Günümüzde mutfak kültürümüzde önemli bir yeri olan Türk kahvesi, yemeklerden sonra yapılan keyif, koyu sohbetlerin bahanesi, uykusuz gecelerimizin dostu ve özel günlerin vazgeçilmez içeceği olmuştur.
Türk kahvesi, “popüler alışkanlıklar” tarihine geçmiş ve önemli kültür ögelerinden biri olmuştur. Kendine özgü pek çok özellik taşır ve bu özellikleri sayesinde farklı geleneklerin de doğmasına neden olmuştur.
“Türk kahvesi” adıyla ilk uluslar arası markamız sayılabilecek kahve; güzel bir içecek olmasının yanı sıra pek çok deyime, atasözüne, şiire ve türküye de konu olmuştur. Kahve kültürümüze o kadar yerleşmiştir ki, kız isteme sırasında damada ve müstakbel dünürlere kahveden başka bir içecek ikram edilmez. Kahve müstakbel gelin adayı tarafından pişirilmelidir. Genç kızın pişirdiği kahvenin lezzeti, köpüğü ve kıvamı onun ne kadar maharetli olduğunu göstermesi açısından bir sınav niteliği taşır. Kız istemeden önce görücüler gelir ve görücülere yine gelin adayı kahve pişirir. Görücülerin pişen kahveden memnun olması önemlidir. Aynı zamanda damadın kahvesine tuz katmak ve böylece damadın müstakbel eşi için nelere katlanabileceğini ölçmek fıkra tadında tatlı bir oyundur. Görücü usulü evlilikler artık pek olmasa da, günümüzde halen daha kız isteme, misafirlere kahve ikram etme ve damadın kahvesine tuz katma yaşayan geleneklerimizdendir.
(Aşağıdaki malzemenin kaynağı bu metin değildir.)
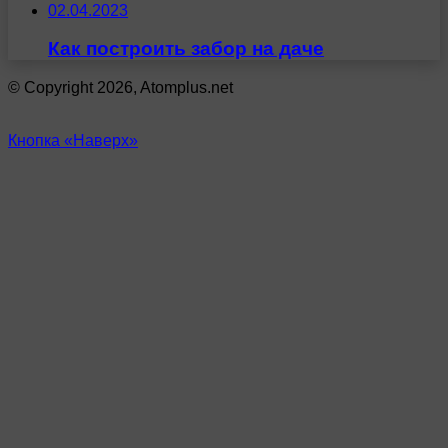
02.04.2023
Как построить забор на даче
© Copyright 2026, Atomplus.net
Кнопка «Наверх»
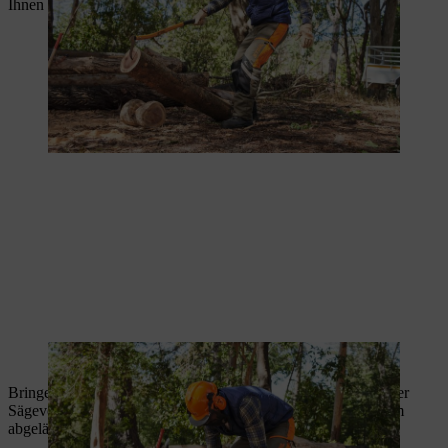
Ihnen das abgesägte Holzteil nicht auf die Füße fällt.
Mit Können und Konzentration gelingt ein sauberer Schnitt.
Bringen Sie den Baumstamm bei Bedarf erneut in Position. Der
Sägevorgang wird so lange wiederholt, bis der gesamte Stamm
abgelängt ist.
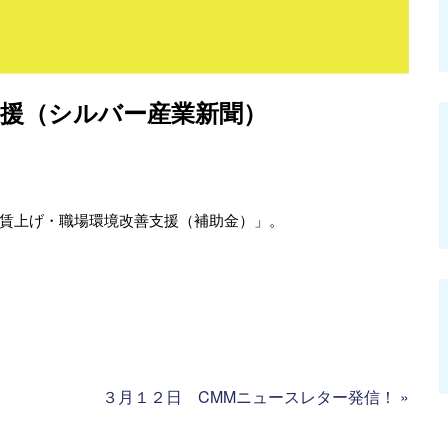
支援（シルバー産業新聞）
賃上げ・職場環境改善支援（補助金）」。
３月１２日 CMMニュースレター発信！
»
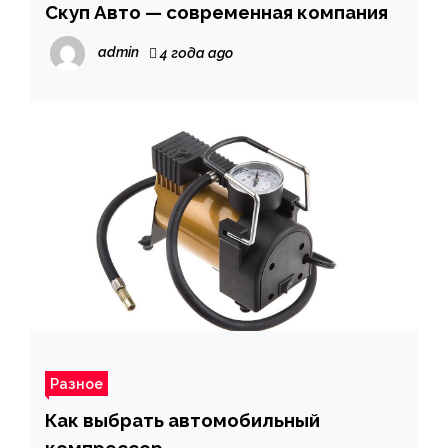
Скуп Авто — современная компания
admin
4 года ago
Разное
Как выбрать автомобильный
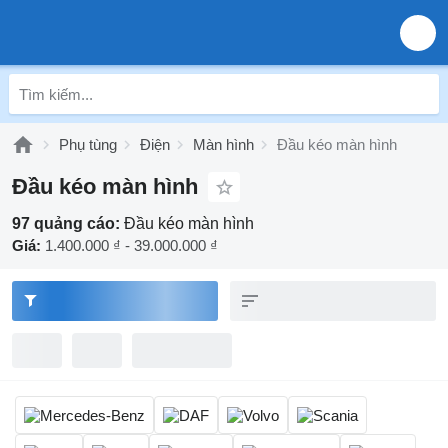
Phụ tùng
Điện
Màn hình
Đầu kéo màn hình
Đầu kéo màn hình
97 quảng cáo:
Đầu kéo màn hình
Giá:
1.400.000 ₫ - 39.000.000 ₫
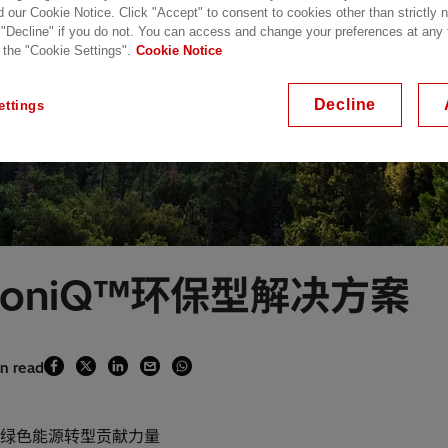
d our Cookie Notice. Click "Accept" to consent to cookies other than strictly
 "Decline" if you do not. You can access and change your preferences at any
 the "Cookie Settings".
Cookie Notice
Decline
ettings
oniQ™环保型解决方案
in read
速绿色能源转型贡献力量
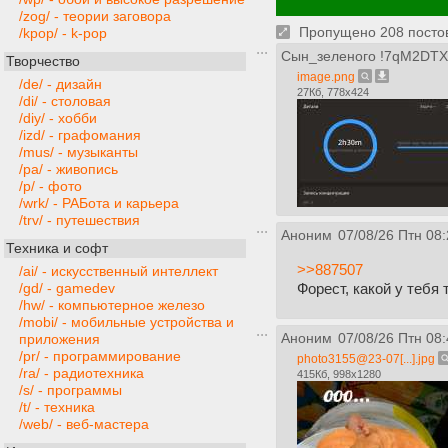
/zog/ - теории заговора
Пропущено 208 постов,
/kpop/ - k-pop
Сын_зеленого
!7qM2DTXl
Творчество
image.png
/de/ - дизайн
27Кб, 778x424
/di/ - столовая
/diy/ - хобби
/izd/ - графомания
/mus/ - музыканты
/pa/ - живопись
/p/ - фото
/wrk/ - РАБота и карьера
/trv/ - путешествия
Аноним
07/08/26 Птн 08:
Техника и софт
>>887507
/ai/ - искусственный интеллект
Форест, какой у тебя 
/gd/ - gamedev
/hw/ - компьютерное железо
/mobi/ - мобильные устройства и
Аноним
07/08/26 Птн 08:
приложения
/pr/ - программирование
photo3155@23-07[...].jpg
/ra/ - радиотехника
415Кб, 998x1280
/s/ - программы
/t/ - техника
/web/ - веб-мастера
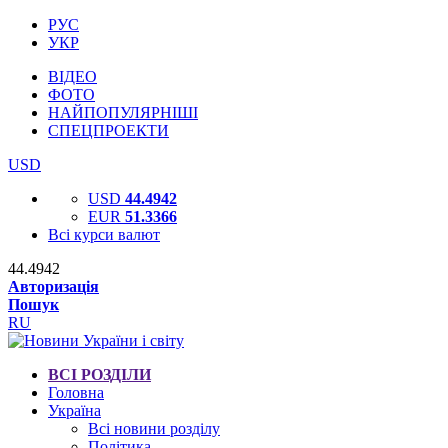
РУС
УКР
ВІДЕО
ФОТО
НАЙПОПУЛЯРНІШІ
СПЕЦПРОЕКТИ
USD
USD
44.4942
EUR
51.3366
Всі курси валют
44.4942
Авторизація
Пошук
RU
ВСІ РОЗДІЛИ
Головна
Україна
Всі новини розділу
Політика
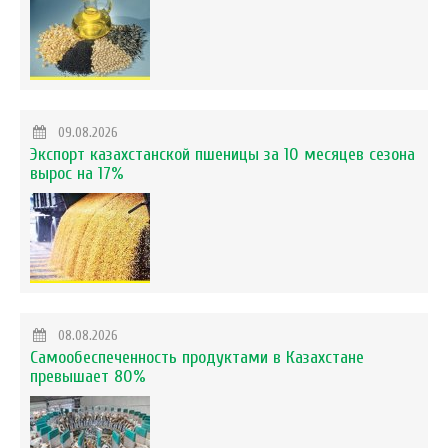
09.08.2026
Экспорт казахстанской пшеницы за 10 месяцев сезона
вырос на 17%
08.08.2026
Самообеспеченность продуктами в Казахстане
превышает 80%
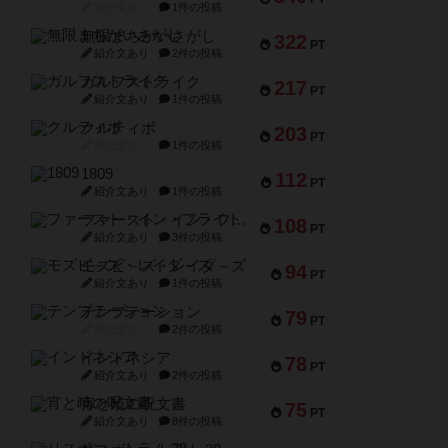
紹介文なし
1件の投稿
無限まちがいさがし
322
PT
紹介文あり
2件の投稿
ガルフストライク
217
PT
紹介文あり
1件の投稿
クルティボ
203
PT
紹介文なし
1件の投稿
1809
112
PT
紹介文あり
1件の投稿
ファースト・イン・フライト
108
PT
紹介文あり
3件の投稿
モズビ－ズ・レイダ－ズ
94
PT
紹介文あり
1件の投稿
テンプテーション
79
PT
紹介文なし
2件の投稿
インドネシア
78
PT
紹介文あり
2件の投稿
宵と暁の呪文書
75
PT
紹介文あり
8件の投稿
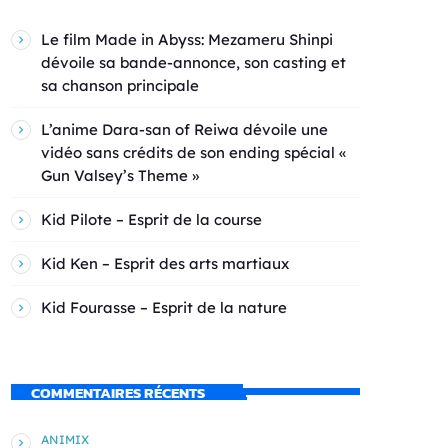
Le film Made in Abyss: Mezameru Shinpi
dévoile sa bande-annonce, son casting et
sa chanson principale
L’anime Dara-san of Reiwa dévoile une
vidéo sans crédits de son ending spécial «
Gun Valsey’s Theme »
Kid Pilote – Esprit de la course
Kid Ken – Esprit des arts martiaux
Kid Fourasse – Esprit de la nature
COMMENTAIRES RÉCENTS
ANIMIX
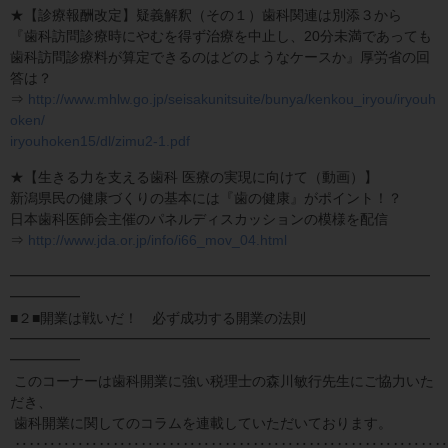
★【診療報酬改定】疑義解釈（その１）歯科関連は別添３から
『歯科訪問診療時にやむを得ず治療を中止し、20分未満であっても
歯科訪問診療料が算定できるのはどのようなケースか』厚労省の回
答は？
⇒
http://www.mhlw.go.jp/seisakunitsuite/bunya/kenkou_iryou/iryouh
oken/
iryouhoken15/dl/zimu2-1.pdf
★【生きる力を支える歯科 医療の実現に向けて（動画）】
新潟県民の健康づくりの基本には『歯の健康』がポイント！？
日本歯科医師会主催のパネルディスカッションの模様を配信
⇒
http://www.jda.or.jp/info/i66_mov_04.html
━━━━━━━━━━━━━━━━━━━━━━━━━━━━━━
━━━━━
■２■開業は戦いだ！ 必ず成功する開業の法則
━━━━━━━━━━━━━━━━━━━━━━━━━━━━━━
━━━━━
このコーナーは歯科開業に強い税理士の森川敏行先生にご協力いた
だき、
歯科開業に関してのコラムを連載していただいております。
‥‥‥‥‥‥‥‥‥‥‥‥‥‥‥‥‥‥‥‥‥‥‥‥‥‥‥‥‥‥‥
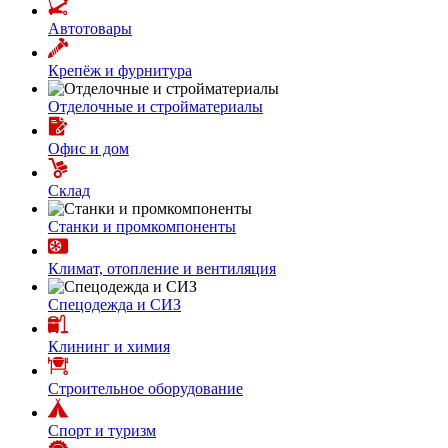
Автотовары
Крепёж и фурнитура
Отделочные и стройматериалы
Офис и дом
Склад
Станки и промкомпоненты
Климат, отопление и вентиляция
Спецодежда и СИЗ
Клининг и химия
Строительное оборудование
Спорт и туризм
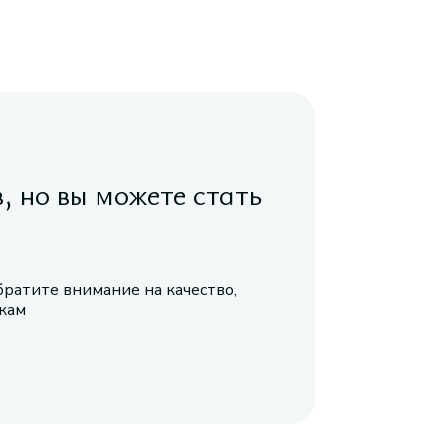
в, но вы можете стать
братите внимание на качество,
икам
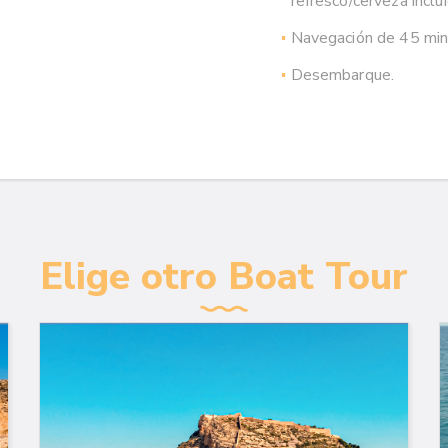
refresco/cerveza inclu
Navegación de 45 min 
Desembarque.
Elige otro Boat Tour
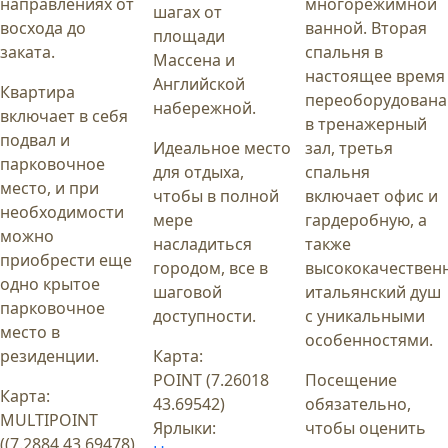
направлениях от
многорежимной
шагах от
восхода до
ванной. Вторая
площади
заката.
спальня в
Массена и
настоящее время
Английской
Квартира
переоборудована
набережной.
включает в себя
в тренажерный
подвал и
Идеальное место
зал, третья
парковочное
для отдыха,
спальня
место, и при
чтобы в полной
включает офис и
необходимости
мере
гардеробную, а
можно
насладиться
также
приобрести еще
городом, все в
высококачествен
одно крытое
шаговой
итальянский душ
парковочное
доступности.
с уникальными
место в
особенностями.
резиденции.
Карта:
POINT (7.26018
Посещение
Карта:
43.69542)
обязательно,
MULTIPOINT
Ярлыки:
чтобы оценить
((7.2884 43.69478),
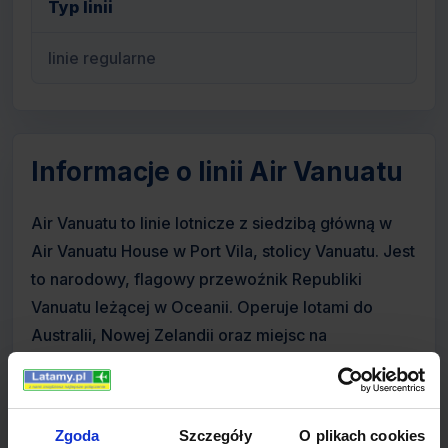
Typ linii
linie regularne
Informacje o linii Air Vanuatu
Air Vanuatu to linie lotnicze z siedzibą główną w
Air Vanuatu House w Port Vila, stolicy Vanuatu. Jest
to narodowy, flagowy przewoźnik Republiki
Vanuatu leżącej w Oceanii. Operuje lotami do
Australii, Nowej Zelandii oraz miejsc na
Południowym Pacyfiku. Główną bazą lotniczą linii
jest Bauerfield International Airport w Port Vila.
Zgoda
Szczegóły
O plikach cookies
Linie lotnicze powstały w 1981 roku, po tym jak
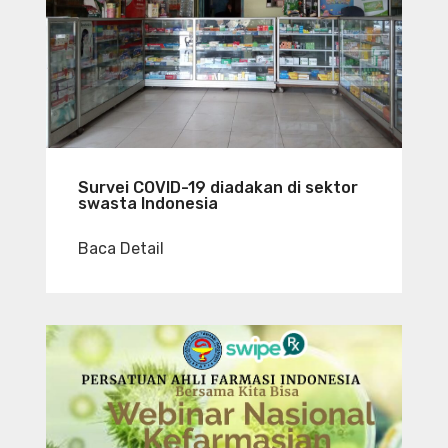
Survei COVID-19 diadakan di sektor
swasta Indonesia
Baca Detail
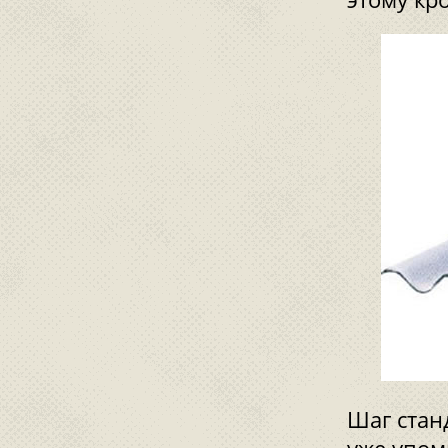
Шаг стан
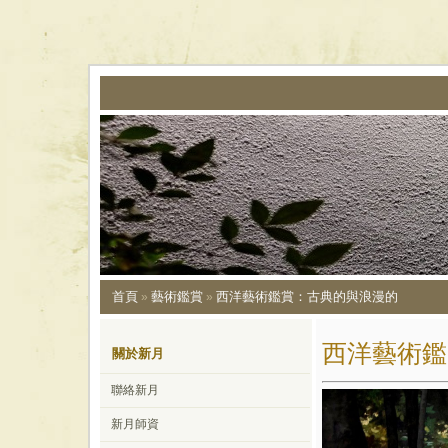
首頁
藝術鑑賞
西洋藝術鑑賞：古典的與浪漫的
»
»
西洋藝術鑑
關於新月
聯絡新月
新月師資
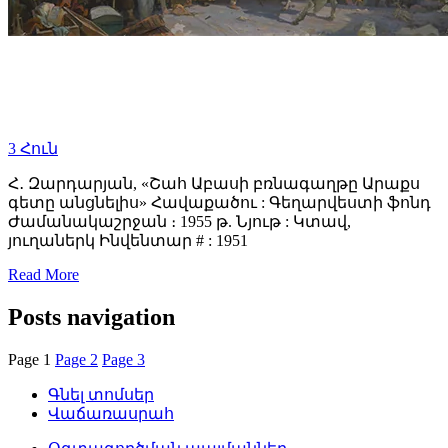
3
Հուն
Հ․ Զարդարյան, «Շահ Աբասի բռնագաղթը Արաքս
գետը անցնելիս» Հավաքածու : Գեղարվեստի ֆոնդ
Ժամանակաշրջան ։ 1955 թ. Նյութ : Կտավ,
յուղաներկ Ինվենտար # : 1951
Read More
Posts navigation
Page
1
Page
2
Page
3
Գնել տոմսեր
Վաճառասրահ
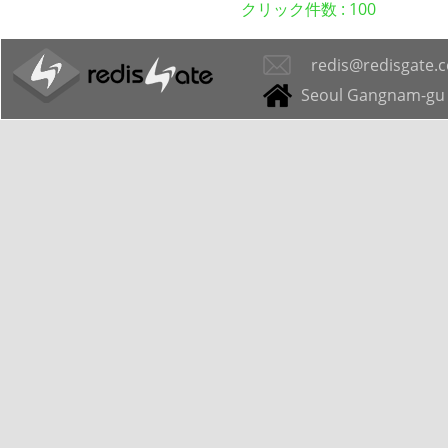
クリック件数 :
100
redis@redisgate.
Seoul Gangnam-gu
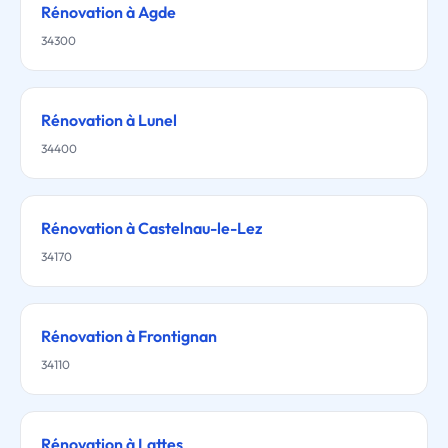
Rénovation à Agde
34300
Rénovation à Lunel
34400
Rénovation à Castelnau-le-Lez
34170
Rénovation à Frontignan
34110
Rénovation à Lattes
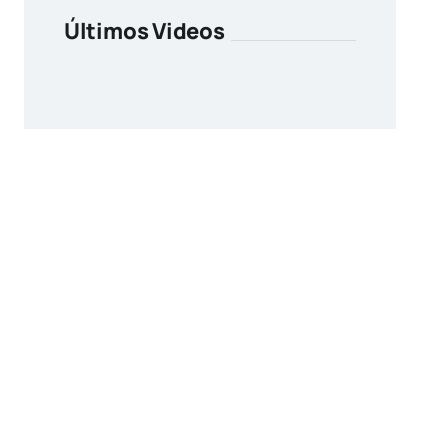
Últimos Videos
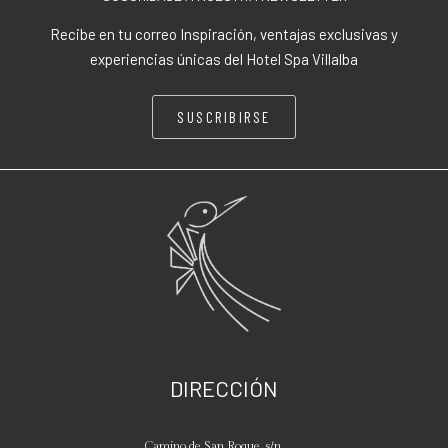
Recibe en tu correo Inspiración, ventajas exclusivas y
experiencias únicas del Hotel Spa Villalba
SUSCRIBIRSE
DIRECCIÓN
Camino de San Roque, s/n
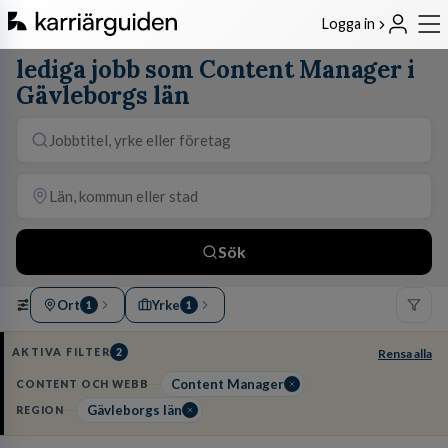
Logga in
lediga jobb som Content Manager i
Gävleborgs län
Sök
Ort
Yrke
1
1
AKTIVA FILTER
2
Rensa alla
Content Manager
CONTENT OCH WEBB
Gävleborgs län
REGION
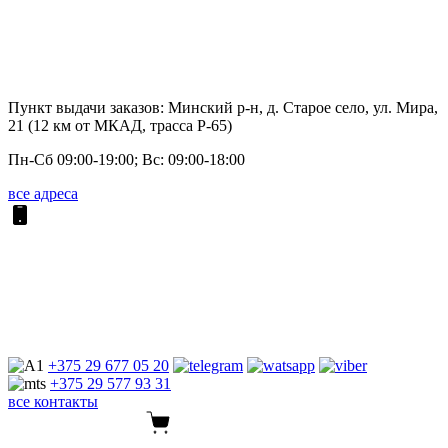
Пункт выдачи заказов: Минский р-н, д. Старое село, ул. Мира,
21 (12 км от МКАД, трасса P-65)
Пн-Сб 09:00-19:00; Вс: 09:00-18:00
все адреса
+375 29
677 05 20
+375 29
577 93 31
все контакты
Her zaman “koyu sohbet”lerin bahanesi olmuş kahve, pişirilip servis edilirken, telvesi fincanın dibinde kalır; içilmez. Bu durum yine sadece Türk kahvesine özgü “fal” geleneğinin doğmasına da neden olmuştur. Kahve telvesinin fincan içinde ve fala bakmak üzere fincan çevrildiği için tabağında oluşturduğu çeşitli izler ve işaretler "uzmanları" tarafından yorumlanarak anlatılır. Kahve falının en büyük özelliği iyi dileklerden oluşmasıdır. Kahve falı yalnız Türk-Osmanlı dünyasında görülmektedir. Nitekim bugün bağımsız ülkeler olan eski Osmanlı eyaletlerinde de (Yunanistan, Bulgaristan, Mısır, Makedonya, Bosna - Hersek vb.) bu folklorik uygulama sürdürülmektedir.
Kültürümüzün önemli bir parçası olan kahveye, yani Türk kahvesine sahip çıkmalıyız. Günümüzde özellikle hazır granül kahveler pratiklikleri ile çok sık tüketilir oldu. Ancak asla ve asla o kahveler Türk kahvesinin yerini tutamaz. Bütün dünyada "Türk" olarak bilinen kavramlardan biri olarak Türk kahvesi , kültürümüzün bir ürünüdür ve öyle kalmalıdır.